The `run_hamerly_kmeans` function takes the same parameters as `run_geokmeans` and follows a similar structure. Its usage and outputs are the same.

**Example Usage:**

```python
import DataCentricKMeans

results = DataCentricKMeans.run_hamerly_kmeans(
    100,
    0.0001,
    12,
    17,
    [
        "./Breastcancer.csv",
        "./CreditRisk.csv",
        "./census.csv",
        "./birch.csv"
    ]
)

# Accessing results
print(results[0].loop_counter)
print(results[0].to_dict())
```

### `run_annulus_kmeans` Function

**Function Definition:**
```python
def run_annulus_kmeans(num_iterations, threshold, num_clusters, seed=None, file_paths=[])
```

The `run_annulus_kmeans` function takes the same parameters as `run_geokmeans` and follows a similar structure. Its usage and outputs are the same.

**Example Usage:**

```python
import DataCentricKMeans

results = DataCentricKMeans.run_annulus_kmeans(
    100,
    0.0001,
    12,
    17,
    [
        "./Breastcancer.csv",
        "./CreditRisk.csv",
        "./census.csv",
        "./birch.csv"
    ]
)

# Accessing results
print(results[0].loop_counter)
print(results[0].to_dict())
```

### `run_exponion_kmeans` Function

**Function Definition:**
```python
def run_exponion_kmeans(num_iterations, threshold, num_clusters, seed=None, file_paths=[])
```

The `run_exponion_kmeans` function takes the same parameters as `run_geokmeans` and follows a similar structure. Its usage and outputs are the same.

**Example Usage:**

```python
import DataCentricKMeans

results = DataCentricKMeans.run_exponion_kmeans(
    100,
    0.0001,
    12,
    17,
    [
        "./Breastcancer.csv",
        "./CreditRisk.csv",
        "./census.csv",
        "./birch.csv"
    ]
)

# Accessing results
print(results[0].loop_counter)
print(results[0].to_dict())
```

### Detailed Output Description
Each `KMeansResult` object contains the following attributes:

- **`loop_counter`**: Indicates the number of iterations the algorithm ran.
- **`num_dists`**: The total number of distances computed.
- **`assignments`**: A list indicating the cluster assignment for each data point.
- **`centroids`**: A list of lists, where each inner list contains the coordinates of a cluster centroid.
- **`ballkm_centroids`**: Ball KMeans centroid information in string format.
- **`timeout`**: A boolean indicating if the algorithm timed out.
- **`sse`**: The sum of squared errors (SSE).
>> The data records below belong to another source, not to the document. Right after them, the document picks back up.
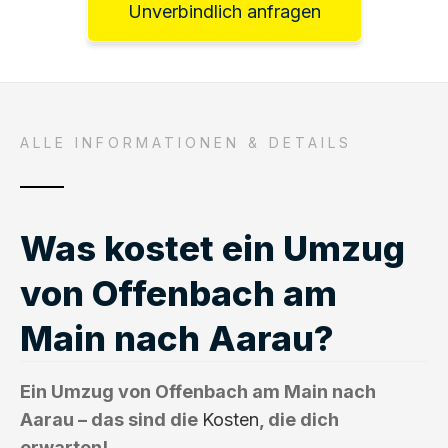
Unverbindlich anfragen
ALLE INFORMATIONEN & DETAILS
Was kostet ein Umzug
von Offenbach am
Main nach Aarau?
Ein Umzug von Offenbach am Main nach
Aarau – das sind die
Kosten
, die dich
erwarten!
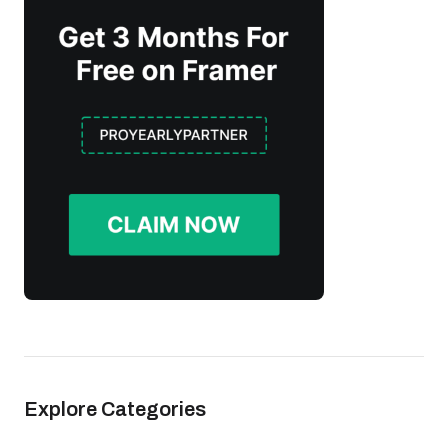
Explore Categories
### Example of Processing Results
```python
# Get results for the first data file
result = results[0]

# Print the number of iterations
print(f"Loop Counter: {result.loop_counter}")

# Print the SSE value
print(f"SSE: {result.sse}")

# Print all results as a dictionary
print(result.to_dict())

# Print centroid information
for centroid in result.centroids:
    print(centroid)
```

### Summary
The `DataCentricKMeans` package provides easy-to-use functions for running various KMeans algorithms and accessing their results in Python. The examples and descriptions above illustrate how to use these functions and handle their outputs.